ABOUT THIS TASK: Filter the entries for the word "visite". Copy each line that has it.

DATA IN THIS EXERCISE:

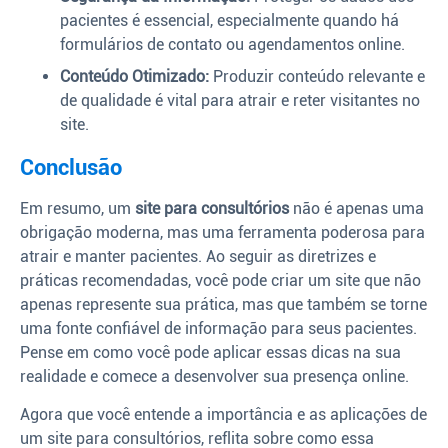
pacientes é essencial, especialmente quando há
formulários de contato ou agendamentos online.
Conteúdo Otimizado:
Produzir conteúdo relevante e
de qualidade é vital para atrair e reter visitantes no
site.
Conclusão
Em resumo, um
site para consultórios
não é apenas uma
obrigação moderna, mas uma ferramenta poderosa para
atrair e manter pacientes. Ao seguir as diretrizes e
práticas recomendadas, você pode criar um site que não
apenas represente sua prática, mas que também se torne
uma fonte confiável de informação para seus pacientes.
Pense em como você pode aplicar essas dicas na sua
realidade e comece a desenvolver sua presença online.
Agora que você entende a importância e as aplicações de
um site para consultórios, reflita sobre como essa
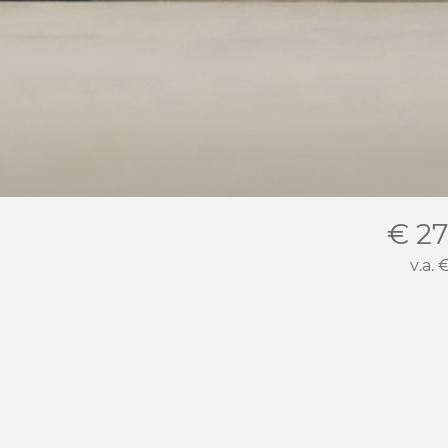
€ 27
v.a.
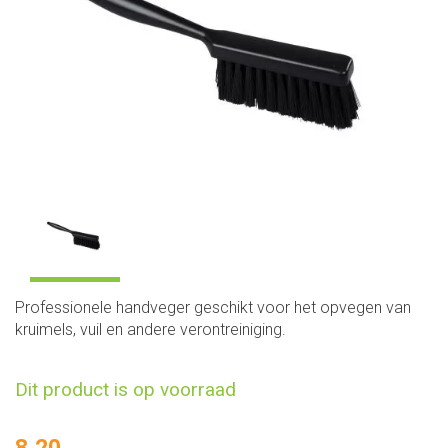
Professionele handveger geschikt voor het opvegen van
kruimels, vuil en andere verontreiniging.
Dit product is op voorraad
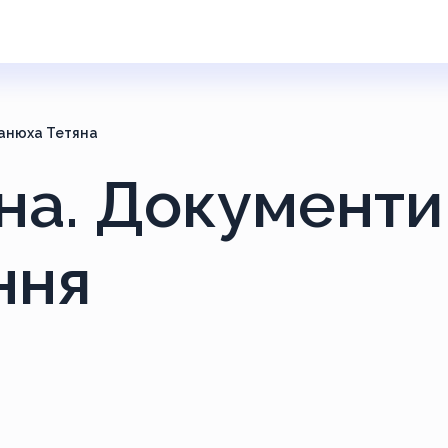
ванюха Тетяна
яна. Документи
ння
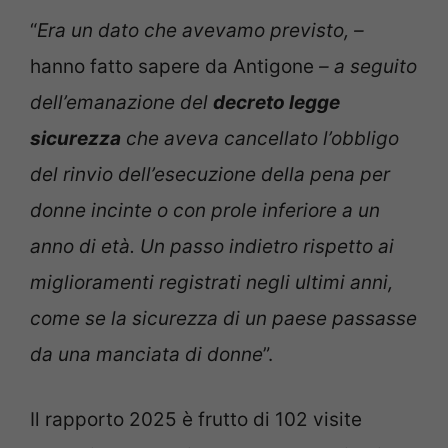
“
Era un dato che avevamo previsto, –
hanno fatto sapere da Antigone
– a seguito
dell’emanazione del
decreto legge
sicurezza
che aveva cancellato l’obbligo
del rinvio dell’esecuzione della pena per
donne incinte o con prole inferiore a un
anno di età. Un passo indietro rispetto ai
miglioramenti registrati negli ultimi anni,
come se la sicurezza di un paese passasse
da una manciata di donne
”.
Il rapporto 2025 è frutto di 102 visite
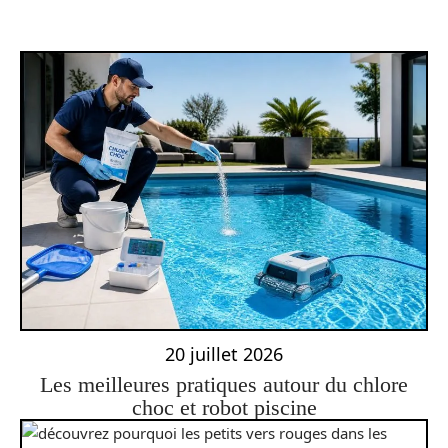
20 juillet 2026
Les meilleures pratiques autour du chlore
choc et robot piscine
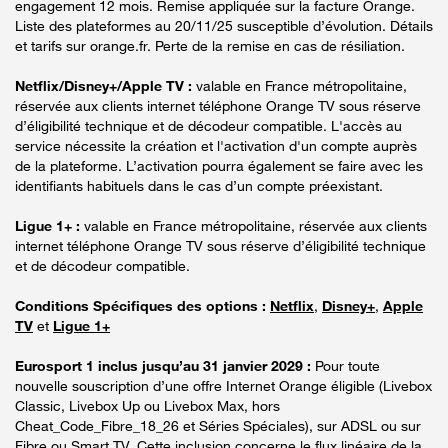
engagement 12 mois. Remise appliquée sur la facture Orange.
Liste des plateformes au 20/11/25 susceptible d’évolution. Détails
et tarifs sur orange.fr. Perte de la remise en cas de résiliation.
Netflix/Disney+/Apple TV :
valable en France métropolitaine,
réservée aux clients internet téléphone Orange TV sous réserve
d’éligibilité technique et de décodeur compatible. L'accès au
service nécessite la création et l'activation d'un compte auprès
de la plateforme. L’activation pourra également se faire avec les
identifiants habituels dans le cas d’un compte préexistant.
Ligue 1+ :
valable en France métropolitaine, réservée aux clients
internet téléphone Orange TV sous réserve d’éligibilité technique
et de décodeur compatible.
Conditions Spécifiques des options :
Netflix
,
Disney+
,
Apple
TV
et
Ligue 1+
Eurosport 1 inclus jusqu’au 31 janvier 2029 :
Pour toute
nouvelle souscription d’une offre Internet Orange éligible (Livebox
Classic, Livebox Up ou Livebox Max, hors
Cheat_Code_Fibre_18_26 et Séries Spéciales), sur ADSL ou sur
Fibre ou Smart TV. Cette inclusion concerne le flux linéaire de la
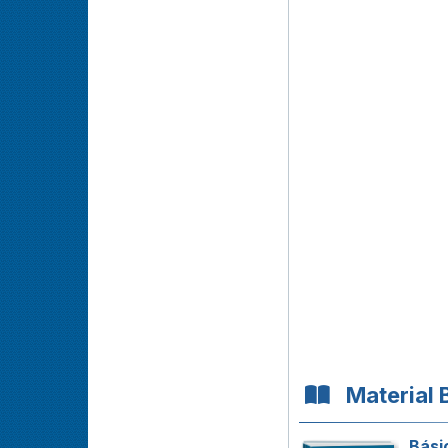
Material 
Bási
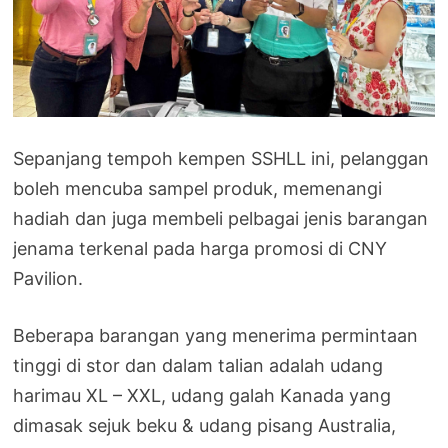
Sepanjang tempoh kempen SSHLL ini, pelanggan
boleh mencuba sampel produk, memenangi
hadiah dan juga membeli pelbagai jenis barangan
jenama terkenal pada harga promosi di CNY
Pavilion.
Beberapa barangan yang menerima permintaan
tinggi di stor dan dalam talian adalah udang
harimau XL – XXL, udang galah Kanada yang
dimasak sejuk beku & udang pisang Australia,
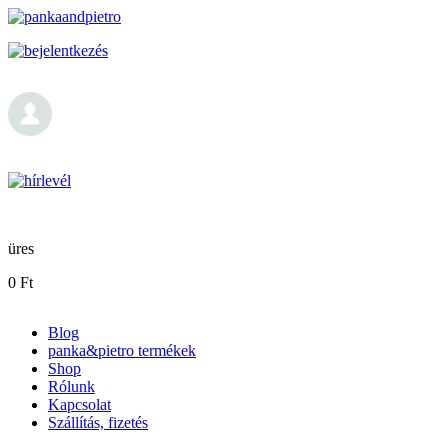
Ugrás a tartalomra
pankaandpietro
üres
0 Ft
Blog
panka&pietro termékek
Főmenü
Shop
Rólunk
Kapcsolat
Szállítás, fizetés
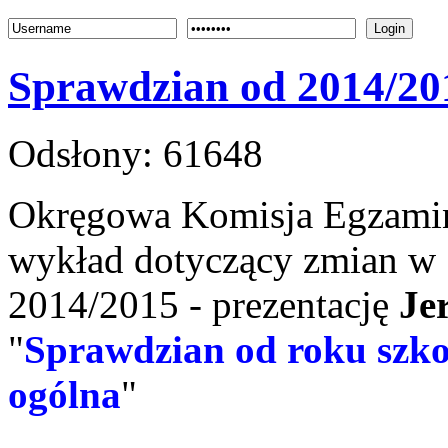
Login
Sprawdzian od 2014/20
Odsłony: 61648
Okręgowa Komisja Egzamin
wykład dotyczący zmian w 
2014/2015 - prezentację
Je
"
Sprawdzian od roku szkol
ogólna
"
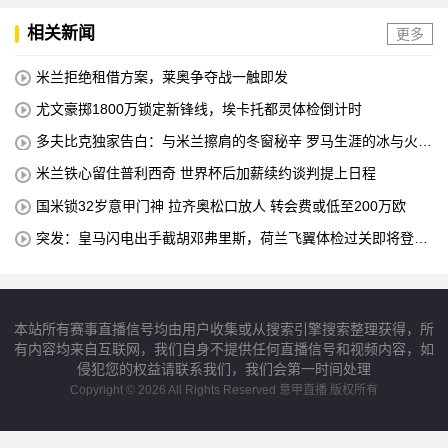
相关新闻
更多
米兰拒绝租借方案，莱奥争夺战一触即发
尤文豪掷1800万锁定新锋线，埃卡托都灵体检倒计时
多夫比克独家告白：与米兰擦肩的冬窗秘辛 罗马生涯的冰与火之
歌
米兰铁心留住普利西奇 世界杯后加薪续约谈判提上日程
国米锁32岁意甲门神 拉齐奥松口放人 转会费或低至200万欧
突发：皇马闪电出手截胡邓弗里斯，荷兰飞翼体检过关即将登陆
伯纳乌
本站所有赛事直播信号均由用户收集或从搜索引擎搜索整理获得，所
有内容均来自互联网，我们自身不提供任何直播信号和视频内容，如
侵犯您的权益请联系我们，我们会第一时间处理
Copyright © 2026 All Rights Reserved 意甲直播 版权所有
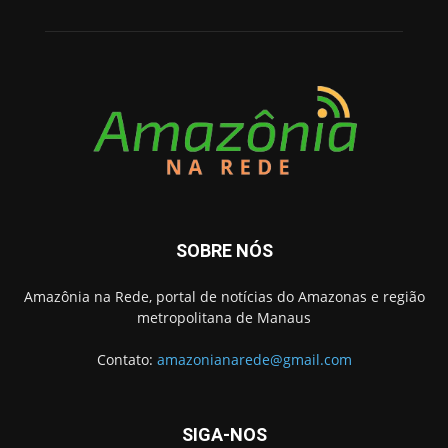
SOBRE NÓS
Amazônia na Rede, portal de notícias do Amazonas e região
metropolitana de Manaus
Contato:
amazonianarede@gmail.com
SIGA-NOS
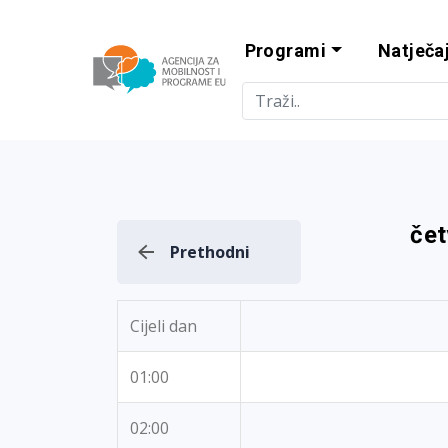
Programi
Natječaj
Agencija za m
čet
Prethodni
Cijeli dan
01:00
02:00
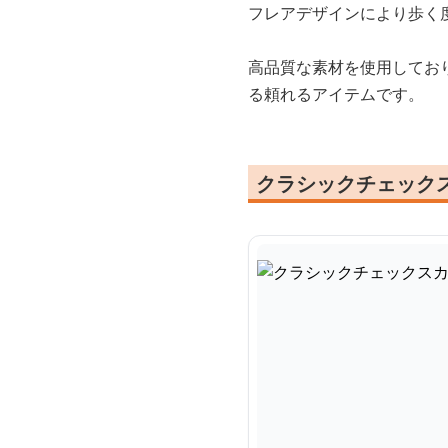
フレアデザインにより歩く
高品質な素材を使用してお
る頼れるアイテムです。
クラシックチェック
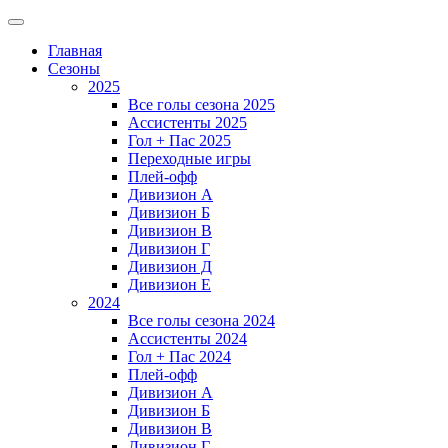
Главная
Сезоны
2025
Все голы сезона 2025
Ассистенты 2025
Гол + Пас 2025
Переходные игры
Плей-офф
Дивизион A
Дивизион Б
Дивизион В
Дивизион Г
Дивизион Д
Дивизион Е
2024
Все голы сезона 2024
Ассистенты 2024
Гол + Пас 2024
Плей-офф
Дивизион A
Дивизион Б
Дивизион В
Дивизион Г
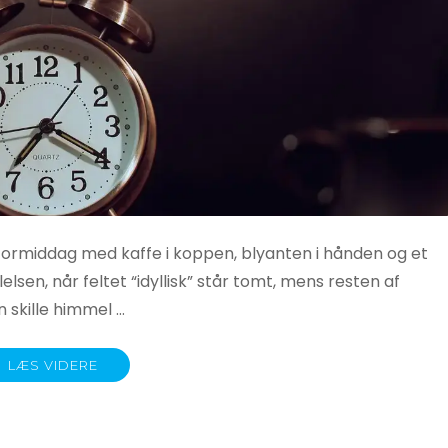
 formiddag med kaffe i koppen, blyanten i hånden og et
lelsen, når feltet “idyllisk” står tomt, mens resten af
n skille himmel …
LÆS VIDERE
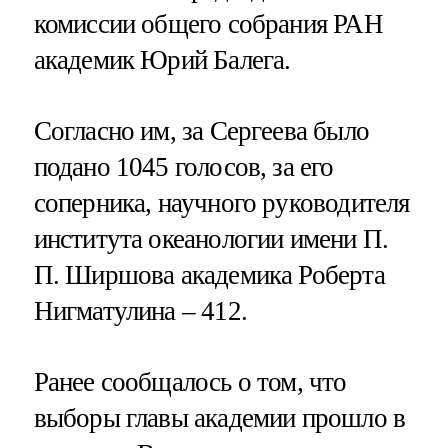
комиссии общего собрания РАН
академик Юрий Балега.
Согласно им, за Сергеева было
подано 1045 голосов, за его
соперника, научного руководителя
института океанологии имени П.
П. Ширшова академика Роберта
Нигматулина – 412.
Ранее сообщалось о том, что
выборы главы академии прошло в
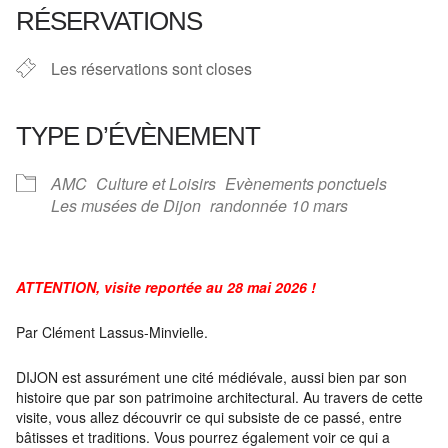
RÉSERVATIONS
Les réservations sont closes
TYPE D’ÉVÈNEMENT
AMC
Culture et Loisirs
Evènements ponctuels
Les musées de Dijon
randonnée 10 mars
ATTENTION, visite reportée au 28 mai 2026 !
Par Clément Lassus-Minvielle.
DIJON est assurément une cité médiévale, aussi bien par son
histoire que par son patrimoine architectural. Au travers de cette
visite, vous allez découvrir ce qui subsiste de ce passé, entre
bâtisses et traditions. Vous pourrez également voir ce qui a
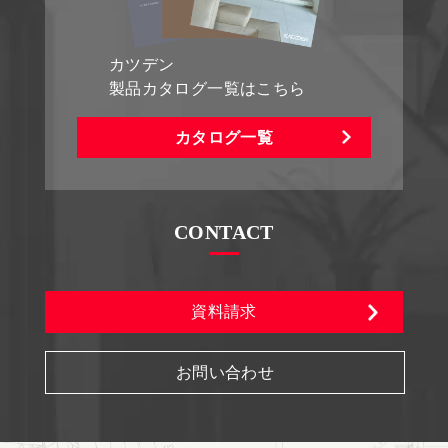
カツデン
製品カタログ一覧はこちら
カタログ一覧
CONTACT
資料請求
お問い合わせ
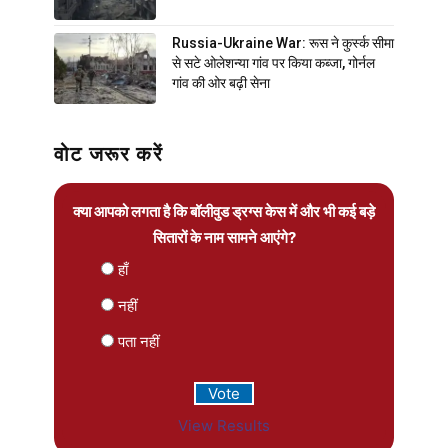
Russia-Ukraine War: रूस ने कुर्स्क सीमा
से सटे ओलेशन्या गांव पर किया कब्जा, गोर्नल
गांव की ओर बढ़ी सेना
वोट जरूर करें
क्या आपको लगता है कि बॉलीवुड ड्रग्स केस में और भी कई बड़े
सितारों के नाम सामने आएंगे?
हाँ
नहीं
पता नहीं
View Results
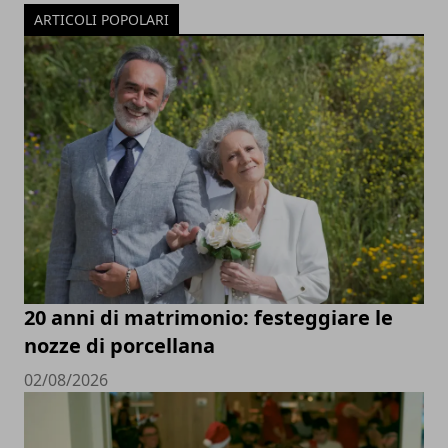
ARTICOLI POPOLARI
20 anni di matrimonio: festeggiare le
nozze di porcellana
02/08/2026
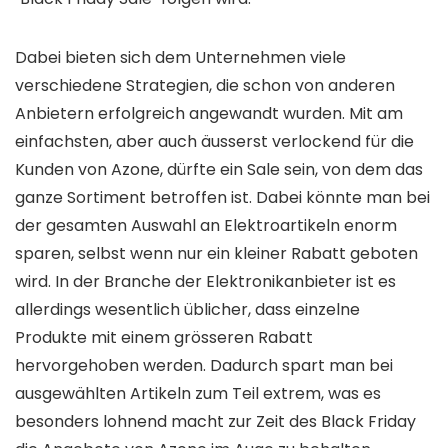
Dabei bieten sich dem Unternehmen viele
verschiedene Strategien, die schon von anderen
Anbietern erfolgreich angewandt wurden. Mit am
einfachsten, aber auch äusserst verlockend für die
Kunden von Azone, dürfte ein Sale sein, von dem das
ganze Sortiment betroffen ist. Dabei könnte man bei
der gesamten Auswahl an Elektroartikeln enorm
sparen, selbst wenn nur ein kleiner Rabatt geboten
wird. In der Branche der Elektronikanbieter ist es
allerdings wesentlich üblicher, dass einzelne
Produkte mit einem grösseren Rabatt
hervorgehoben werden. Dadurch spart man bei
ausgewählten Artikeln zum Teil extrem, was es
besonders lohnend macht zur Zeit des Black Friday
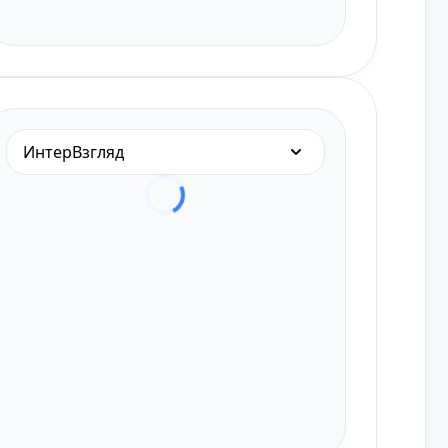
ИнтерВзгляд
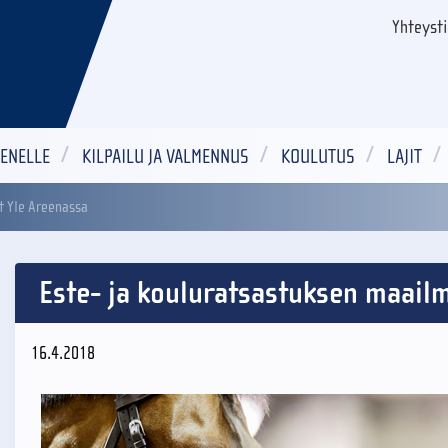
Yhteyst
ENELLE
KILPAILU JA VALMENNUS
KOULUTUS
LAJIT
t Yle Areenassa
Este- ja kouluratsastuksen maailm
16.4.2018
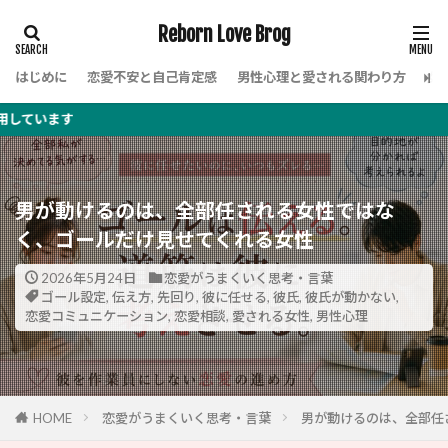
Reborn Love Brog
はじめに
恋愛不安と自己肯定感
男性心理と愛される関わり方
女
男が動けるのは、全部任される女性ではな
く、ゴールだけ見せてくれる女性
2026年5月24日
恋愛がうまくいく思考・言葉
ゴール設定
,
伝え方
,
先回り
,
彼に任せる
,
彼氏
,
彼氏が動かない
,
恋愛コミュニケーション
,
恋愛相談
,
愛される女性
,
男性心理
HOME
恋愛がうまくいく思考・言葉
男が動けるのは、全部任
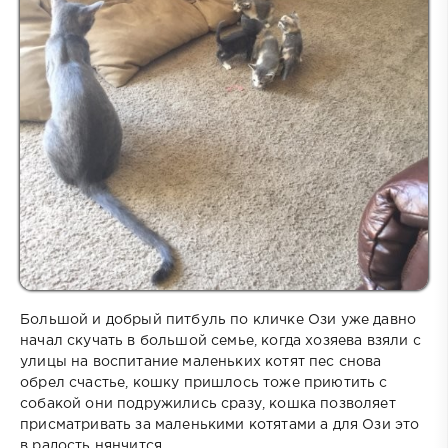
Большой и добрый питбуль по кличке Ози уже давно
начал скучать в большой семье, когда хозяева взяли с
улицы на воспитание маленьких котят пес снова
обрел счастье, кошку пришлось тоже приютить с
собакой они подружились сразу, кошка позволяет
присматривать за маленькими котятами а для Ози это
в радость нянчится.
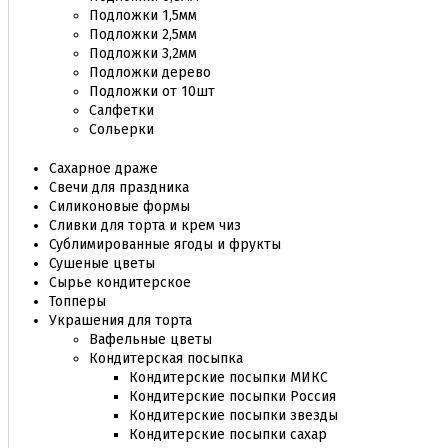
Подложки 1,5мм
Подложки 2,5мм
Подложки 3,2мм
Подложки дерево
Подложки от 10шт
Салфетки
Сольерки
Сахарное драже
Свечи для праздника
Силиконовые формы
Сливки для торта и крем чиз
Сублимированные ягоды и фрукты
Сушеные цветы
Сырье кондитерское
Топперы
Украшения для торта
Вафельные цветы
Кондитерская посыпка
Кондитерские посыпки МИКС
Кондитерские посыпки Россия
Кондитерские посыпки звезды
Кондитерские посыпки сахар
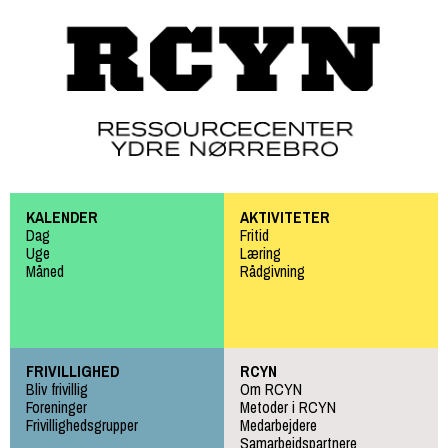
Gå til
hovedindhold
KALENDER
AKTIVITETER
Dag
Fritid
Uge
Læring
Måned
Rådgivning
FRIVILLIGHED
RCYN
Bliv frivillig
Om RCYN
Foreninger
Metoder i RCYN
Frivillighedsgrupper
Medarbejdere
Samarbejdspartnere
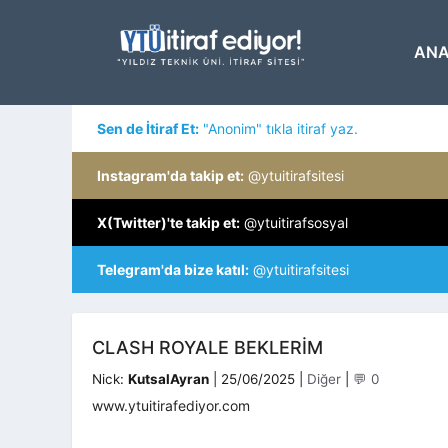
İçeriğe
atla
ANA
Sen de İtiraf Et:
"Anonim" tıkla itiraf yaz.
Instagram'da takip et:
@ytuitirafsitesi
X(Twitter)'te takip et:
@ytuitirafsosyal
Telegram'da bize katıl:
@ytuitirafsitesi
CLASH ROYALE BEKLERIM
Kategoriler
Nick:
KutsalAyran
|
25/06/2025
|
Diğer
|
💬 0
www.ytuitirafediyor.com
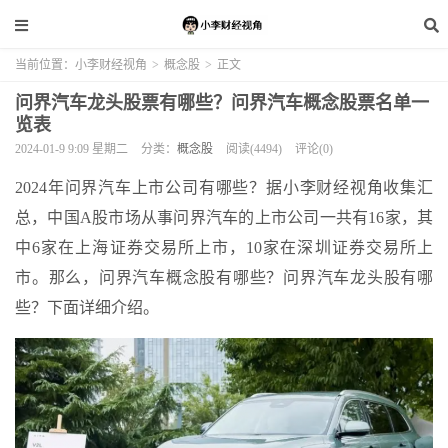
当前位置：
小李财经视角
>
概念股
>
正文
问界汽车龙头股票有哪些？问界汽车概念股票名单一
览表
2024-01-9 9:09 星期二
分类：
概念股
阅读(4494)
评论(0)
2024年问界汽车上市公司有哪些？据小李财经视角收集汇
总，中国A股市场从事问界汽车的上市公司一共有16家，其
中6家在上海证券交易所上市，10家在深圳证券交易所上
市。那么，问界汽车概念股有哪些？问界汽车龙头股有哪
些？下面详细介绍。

REPLY:
Il rapporto 2025 è frutto di 102 visite
ATTENTION, visite reportée au 28 mai 2026 !
visite, vous allez découvrir ce qui subsiste de ce passé, entre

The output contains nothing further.